Industriemechaniker/in
Berufsausbildung
Es handelt sich um einen anerkannten Ausbildungsberuf nach dem Berufsbildungsgesetz. Die dreieinhalbjährige Ausbildung findet im Wesentlichen im Ausbildungsbetrieb und in der Berufsschule statt. Unter bestimmten Voraussetzungen ist eine Verkürzung der Ausbildungsdauer möglich. Die Berufsausbildung erfolgt in mindestens einem der folgenden Einsatzgebiete:
- Feingerätebau
- Instandhaltung
- Maschinen- und Anlagenbau
- Produktionstechnik
Das Einsatzgebiet wird vom Ausbildungsbetrieb festgelegt.
Berufsfeld
Industriemechaniker stellen die unterschiedlichsten Geräte und Produktionsanlagen her, richten sie ein oder bauen sie um. Sie überwachen und optimieren Fertigungsprozesse und übernehmen Reparatur- und Wartungsaufgaben. Industriemechaniker können in Unternehmen nahezu aller Wirtschaftszweige tätig sein, z.B. in der chemischen Industrie, Elektro- oder Fahrzeugindustrie.

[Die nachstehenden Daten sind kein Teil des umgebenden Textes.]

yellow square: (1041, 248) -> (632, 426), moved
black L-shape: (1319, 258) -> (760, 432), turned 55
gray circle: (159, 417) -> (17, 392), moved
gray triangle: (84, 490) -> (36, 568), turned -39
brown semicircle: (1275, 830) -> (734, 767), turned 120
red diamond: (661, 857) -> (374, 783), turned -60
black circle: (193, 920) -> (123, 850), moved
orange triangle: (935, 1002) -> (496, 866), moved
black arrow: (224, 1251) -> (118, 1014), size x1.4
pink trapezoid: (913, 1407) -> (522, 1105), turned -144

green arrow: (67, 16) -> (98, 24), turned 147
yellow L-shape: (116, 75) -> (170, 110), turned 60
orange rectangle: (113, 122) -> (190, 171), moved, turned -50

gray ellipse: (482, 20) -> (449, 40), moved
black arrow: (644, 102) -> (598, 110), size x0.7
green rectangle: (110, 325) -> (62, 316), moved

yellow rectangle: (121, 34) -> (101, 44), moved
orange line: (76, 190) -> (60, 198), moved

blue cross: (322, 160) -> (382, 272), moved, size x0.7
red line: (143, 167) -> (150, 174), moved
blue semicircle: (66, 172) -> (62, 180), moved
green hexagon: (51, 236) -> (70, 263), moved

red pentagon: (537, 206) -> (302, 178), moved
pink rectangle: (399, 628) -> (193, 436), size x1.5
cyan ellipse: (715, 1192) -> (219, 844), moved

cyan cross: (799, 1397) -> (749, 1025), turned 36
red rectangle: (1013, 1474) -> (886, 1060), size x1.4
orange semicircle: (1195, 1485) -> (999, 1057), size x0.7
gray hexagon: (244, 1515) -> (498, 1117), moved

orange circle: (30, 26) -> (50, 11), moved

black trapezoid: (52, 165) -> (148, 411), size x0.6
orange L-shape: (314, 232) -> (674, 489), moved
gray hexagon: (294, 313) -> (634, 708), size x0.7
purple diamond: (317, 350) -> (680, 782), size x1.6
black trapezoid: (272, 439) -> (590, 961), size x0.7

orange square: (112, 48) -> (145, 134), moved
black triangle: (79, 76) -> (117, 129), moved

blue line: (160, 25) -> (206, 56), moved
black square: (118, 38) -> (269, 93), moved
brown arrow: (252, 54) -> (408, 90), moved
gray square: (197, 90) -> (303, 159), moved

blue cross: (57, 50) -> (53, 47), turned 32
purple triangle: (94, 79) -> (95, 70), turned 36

3,5-jährige Berufsausbildung
| 1. Ausbildungsjahr | |
| 2. Ausbildungsjahr | Teil 1 der Abschlussprüfung vor dem Ende des 2. Ausbildungsjahres |
| 3. Ausbildungsjahr | |
| 4. Ausbildungsjahr | Teil 2 der Abschlussprüfung |
Tätigkeiten
- Geräte- und Maschinenbauteile herstellen und bearbeiten
- Baugruppen zu Maschinen und technischen Systemen montieren
- Funktionsfähigkeit von Maschinen sicherstellen und verbessern
- Erstellen von Wartungs- und Inspektionsplänen und Durchführen von Inspektionen
- Instandhaltung, Reparatur und Wartung von Maschinen, Anlagen, Pumpen, Rührern, Getrieben und Motoren
Berufsausübung (ausgewählte Merkmale)
Nach erfolgreich abgeschlossener Abschlussprüfung stehen Ausübungsmöglichkeiten in den verschiedensten Bereichen der industriellen Serienproduktion, in der Verfahrenstechnik, Nahrungsmitteltechnik, Energietechnik und Versorgungstechnik zur Auswahl.
Berufliche Weiterbildung
Qualifizierungs- und Spezialisierungsmöglichkeiten:
Teilnahme an Lehrgängen, Kursen oder Seminaren, z.B. Fertigungstechnik, Produktionstechnik, CNC-Technik, Elektrotechnik, Pneumatik, Hydraulik, Informatik.
Aufstiegsfortbildung (nach entsprechender Berufspraxis):
Industriemeister/in der Fachrichtung Metall, Techniker/in der Fachrichtung Maschinenbau, Versorgungstechnik oder Feinwerktechnik.